Prompt: Would you retype all of these records exactly?

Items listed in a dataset

'''

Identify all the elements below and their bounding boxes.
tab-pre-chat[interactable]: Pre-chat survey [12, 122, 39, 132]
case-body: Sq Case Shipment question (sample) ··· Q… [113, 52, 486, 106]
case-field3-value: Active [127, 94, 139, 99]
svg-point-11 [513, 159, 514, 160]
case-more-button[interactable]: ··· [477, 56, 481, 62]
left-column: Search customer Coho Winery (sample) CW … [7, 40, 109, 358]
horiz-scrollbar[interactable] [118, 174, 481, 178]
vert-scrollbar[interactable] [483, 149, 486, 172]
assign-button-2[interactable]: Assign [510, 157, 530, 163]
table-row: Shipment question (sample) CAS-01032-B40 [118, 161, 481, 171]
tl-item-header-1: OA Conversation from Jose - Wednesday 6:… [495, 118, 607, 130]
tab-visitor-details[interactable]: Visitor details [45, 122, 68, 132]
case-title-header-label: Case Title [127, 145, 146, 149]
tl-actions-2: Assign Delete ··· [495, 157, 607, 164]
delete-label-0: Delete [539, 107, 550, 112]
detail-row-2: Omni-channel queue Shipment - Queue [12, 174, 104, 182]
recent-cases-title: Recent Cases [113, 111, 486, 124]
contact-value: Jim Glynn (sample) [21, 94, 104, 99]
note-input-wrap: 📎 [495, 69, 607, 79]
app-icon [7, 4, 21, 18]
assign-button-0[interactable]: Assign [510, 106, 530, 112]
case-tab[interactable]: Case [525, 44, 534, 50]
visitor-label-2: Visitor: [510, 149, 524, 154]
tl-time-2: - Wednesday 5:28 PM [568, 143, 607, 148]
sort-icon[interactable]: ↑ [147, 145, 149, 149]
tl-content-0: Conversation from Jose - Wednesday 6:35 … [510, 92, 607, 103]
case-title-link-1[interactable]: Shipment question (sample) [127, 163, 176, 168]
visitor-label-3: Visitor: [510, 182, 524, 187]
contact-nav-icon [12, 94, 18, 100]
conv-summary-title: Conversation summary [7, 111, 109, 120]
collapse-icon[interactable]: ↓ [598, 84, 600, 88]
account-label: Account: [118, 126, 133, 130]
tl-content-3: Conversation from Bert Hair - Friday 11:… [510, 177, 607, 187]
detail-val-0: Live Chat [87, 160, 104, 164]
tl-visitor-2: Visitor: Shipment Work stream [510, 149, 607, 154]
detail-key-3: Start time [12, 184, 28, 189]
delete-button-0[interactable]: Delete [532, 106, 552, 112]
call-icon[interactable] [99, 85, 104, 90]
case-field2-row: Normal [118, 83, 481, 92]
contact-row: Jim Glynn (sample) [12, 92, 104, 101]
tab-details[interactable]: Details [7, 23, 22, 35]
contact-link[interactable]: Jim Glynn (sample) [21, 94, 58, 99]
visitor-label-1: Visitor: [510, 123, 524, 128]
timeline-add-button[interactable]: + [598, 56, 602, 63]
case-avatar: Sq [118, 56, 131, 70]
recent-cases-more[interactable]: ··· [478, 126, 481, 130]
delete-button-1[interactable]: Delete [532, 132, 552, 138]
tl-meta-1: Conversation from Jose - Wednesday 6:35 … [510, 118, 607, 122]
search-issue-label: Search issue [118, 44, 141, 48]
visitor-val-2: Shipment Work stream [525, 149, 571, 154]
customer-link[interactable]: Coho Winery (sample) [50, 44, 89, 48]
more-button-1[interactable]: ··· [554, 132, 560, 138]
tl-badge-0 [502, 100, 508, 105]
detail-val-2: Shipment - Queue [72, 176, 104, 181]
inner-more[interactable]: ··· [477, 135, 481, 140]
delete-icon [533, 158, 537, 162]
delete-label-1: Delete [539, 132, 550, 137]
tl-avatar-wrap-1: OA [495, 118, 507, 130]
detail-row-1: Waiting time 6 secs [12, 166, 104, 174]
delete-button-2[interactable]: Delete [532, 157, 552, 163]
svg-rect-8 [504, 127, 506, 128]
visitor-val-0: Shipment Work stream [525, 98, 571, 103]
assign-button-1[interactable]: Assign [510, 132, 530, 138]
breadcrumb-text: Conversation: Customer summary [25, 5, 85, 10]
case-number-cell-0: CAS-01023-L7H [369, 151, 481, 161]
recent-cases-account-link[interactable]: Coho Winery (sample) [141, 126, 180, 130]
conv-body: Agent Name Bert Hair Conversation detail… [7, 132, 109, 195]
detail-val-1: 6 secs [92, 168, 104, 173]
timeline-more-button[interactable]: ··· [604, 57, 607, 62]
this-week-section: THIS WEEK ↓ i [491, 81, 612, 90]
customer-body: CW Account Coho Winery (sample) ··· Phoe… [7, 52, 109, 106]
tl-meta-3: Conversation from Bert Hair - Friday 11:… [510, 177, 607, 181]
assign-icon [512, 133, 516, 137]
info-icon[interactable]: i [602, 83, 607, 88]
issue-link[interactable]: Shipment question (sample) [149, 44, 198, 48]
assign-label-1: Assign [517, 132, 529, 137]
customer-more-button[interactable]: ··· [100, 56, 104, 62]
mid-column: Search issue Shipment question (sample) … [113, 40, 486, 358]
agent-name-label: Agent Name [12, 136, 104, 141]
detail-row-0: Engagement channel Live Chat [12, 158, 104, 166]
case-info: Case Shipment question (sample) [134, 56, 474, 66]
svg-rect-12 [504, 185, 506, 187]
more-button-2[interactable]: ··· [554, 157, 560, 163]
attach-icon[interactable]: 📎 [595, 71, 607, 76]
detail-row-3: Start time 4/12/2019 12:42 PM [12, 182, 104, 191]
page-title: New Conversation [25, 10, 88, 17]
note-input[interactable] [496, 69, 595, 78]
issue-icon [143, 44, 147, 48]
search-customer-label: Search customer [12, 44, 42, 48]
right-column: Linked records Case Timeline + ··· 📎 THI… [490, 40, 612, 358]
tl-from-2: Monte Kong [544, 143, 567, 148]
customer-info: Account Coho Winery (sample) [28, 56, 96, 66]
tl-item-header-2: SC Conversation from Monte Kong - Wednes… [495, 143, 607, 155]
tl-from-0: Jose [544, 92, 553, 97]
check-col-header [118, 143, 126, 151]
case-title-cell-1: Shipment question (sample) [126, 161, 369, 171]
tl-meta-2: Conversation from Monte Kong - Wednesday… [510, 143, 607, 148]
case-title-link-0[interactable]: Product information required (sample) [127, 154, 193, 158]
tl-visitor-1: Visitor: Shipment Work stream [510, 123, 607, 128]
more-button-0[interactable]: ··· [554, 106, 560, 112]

'''

Expected answer:
Identify all the elements below and their bounding boxes.
tab-pre-chat[interactable]: Pre-chat survey [12, 122, 39, 132]
case-body: Sq Case Shipment question (sample) ··· Q… [113, 52, 486, 106]
case-field3-value: Active [127, 94, 139, 99]
svg-point-11 [513, 159, 514, 160]
case-more-button[interactable]: ··· [477, 56, 481, 62]
left-column: Search customer Coho Winery (sample) CW … [7, 40, 109, 358]
horiz-scrollbar[interactable] [118, 174, 481, 178]
vert-scrollbar[interactable] [483, 149, 486, 172]
assign-button-2[interactable]: Assign [510, 157, 530, 163]
table-row: Shipment question (sample) CAS-01032-B40 [118, 161, 481, 171]
tl-item-header-1: OA Conversation from Jose - Wednesday 6:… [495, 118, 607, 130]
tab-visitor-details[interactable]: Visitor details [45, 122, 68, 132]
case-title-header-label: Case Title [127, 145, 146, 149]
tl-actions-2: Assign Delete ··· [495, 157, 607, 164]
delete-label-0: Delete [539, 107, 550, 112]
detail-row-2: Omni-channel queue Shipment - Queue [12, 174, 104, 182]
recent-cases-title: Recent Cases [113, 111, 486, 124]
contact-value: Jim Glynn (sample) [21, 94, 104, 99]
note-input-wrap: 📎 [495, 69, 607, 79]
app-icon [7, 4, 21, 18]
assign-button-0[interactable]: Assign [510, 106, 530, 112]
case-tab[interactable]: Case [525, 44, 534, 50]
visitor-label-2: Visitor: [510, 149, 524, 154]
tl-time-2: - Wednesday 5:28 PM [568, 143, 607, 148]
sort-icon[interactable]: ↑ [147, 145, 149, 149]
tl-content-0: Conversation from Jose - Wednesday 6:35 … [510, 92, 607, 103]
case-title-link-1[interactable]: Shipment question (sample) [127, 163, 176, 168]
visitor-label-3: Visitor: [510, 182, 524, 187]
contact-nav-icon [12, 94, 18, 100]
conv-summary-title: Conversation summary [7, 111, 109, 120]
collapse-icon[interactable]: ↓ [598, 84, 600, 88]
account-label: Account: [118, 126, 133, 130]
tl-content-3: Conversation from Bert Hair - Friday 11:… [510, 177, 607, 187]
detail-val-0: Live Chat [87, 160, 104, 164]
tl-visitor-2: Visitor: Shipment Work stream [510, 149, 607, 154]
detail-key-3: Start time [12, 184, 28, 189]
delete-button-0[interactable]: Delete [532, 106, 552, 112]
call-icon[interactable] [99, 85, 104, 90]
case-field2-row: Normal [118, 83, 481, 92]
contact-row: Jim Glynn (sample) [12, 92, 104, 101]
tab-details[interactable]: Details [7, 23, 22, 35]
contact-link[interactable]: Jim Glynn (sample) [21, 94, 58, 99]
visitor-label-1: Visitor: [510, 123, 524, 128]
timeline-add-button[interactable]: + [598, 56, 602, 63]
case-avatar: Sq [118, 56, 131, 70]
recent-cases-more[interactable]: ··· [478, 126, 481, 130]
delete-button-1[interactable]: Delete [532, 132, 552, 138]
tl-meta-1: Conversation from Jose - Wednesday 6:35 … [510, 118, 607, 122]
search-issue-label: Search issue [118, 44, 141, 48]
visitor-val-2: Shipment Work stream [525, 149, 571, 154]
customer-link[interactable]: Coho Winery (sample) [50, 44, 89, 48]
more-button-1[interactable]: ··· [554, 132, 560, 138]
tl-badge-0 [502, 100, 508, 105]
detail-val-2: Shipment - Queue [72, 176, 104, 181]
inner-more[interactable]: ··· [477, 135, 481, 140]
delete-icon [533, 158, 537, 162]
delete-label-1: Delete [539, 132, 550, 137]
tl-avatar-wrap-1: OA [495, 118, 507, 130]
detail-row-1: Waiting time 6 secs [12, 166, 104, 174]
delete-button-2[interactable]: Delete [532, 157, 552, 163]
svg-rect-8 [504, 127, 506, 128]
visitor-val-0: Shipment Work stream [525, 98, 571, 103]
assign-button-1[interactable]: Assign [510, 132, 530, 138]
breadcrumb-text: Conversation: Customer summary [25, 5, 85, 10]
case-number-cell-0: CAS-01023-L7H [369, 151, 481, 161]
recent-cases-account-link[interactable]: Coho Winery (sample) [141, 126, 180, 130]
conv-body: Agent Name Bert Hair Conversation detail… [7, 132, 109, 195]
detail-val-1: 6 secs [92, 168, 104, 173]
timeline-more-button[interactable]: ··· [604, 57, 607, 62]
this-week-section: THIS WEEK ↓ i [491, 81, 612, 90]
customer-body: CW Account Coho Winery (sample) ··· Phoe… [7, 52, 109, 106]
tl-meta-3: Conversation from Bert Hair - Friday 11:… [510, 177, 607, 181]
assign-icon [512, 133, 516, 137]
info-icon[interactable]: i [602, 83, 607, 88]
issue-link[interactable]: Shipment question (sample) [149, 44, 198, 48]
assign-label-1: Assign [517, 132, 529, 137]
customer-more-button[interactable]: ··· [100, 56, 104, 62]
mid-column: Search issue Shipment question (sample) … [113, 40, 486, 358]
agent-name-label: Agent Name [12, 136, 104, 141]
detail-row-0: Engagement channel Live Chat [12, 158, 104, 166]
case-info: Case Shipment question (sample) [134, 56, 474, 66]
svg-rect-12 [504, 185, 506, 187]
more-button-2[interactable]: ··· [554, 157, 560, 163]
attach-icon[interactable]: 📎 [595, 71, 607, 76]
detail-row-3: Start time 4/12/2019 12:42 PM [12, 182, 104, 191]
page-title: New Conversation [25, 10, 88, 17]
note-input[interactable] [496, 69, 595, 78]
issue-icon [143, 44, 147, 48]
search-customer-label: Search customer [12, 44, 42, 48]
right-column: Linked records Case Timeline + ··· 📎 THI… [490, 40, 612, 358]
tl-from-2: Monte Kong [544, 143, 567, 148]
customer-info: Account Coho Winery (sample) [28, 56, 96, 66]
tl-item-header-2: SC Conversation from Monte Kong - Wednes… [495, 143, 607, 155]
tl-from-0: Jose [544, 92, 553, 97]
check-col-header [118, 143, 126, 151]
case-title-cell-1: Shipment question (sample) [126, 161, 369, 171]
tl-meta-2: Conversation from Monte Kong - Wednesday… [510, 143, 607, 148]
case-title-link-0[interactable]: Product information required (sample) [127, 154, 193, 158]
tl-visitor-1: Visitor: Shipment Work stream [510, 123, 607, 128]
more-button-0[interactable]: ··· [554, 106, 560, 112]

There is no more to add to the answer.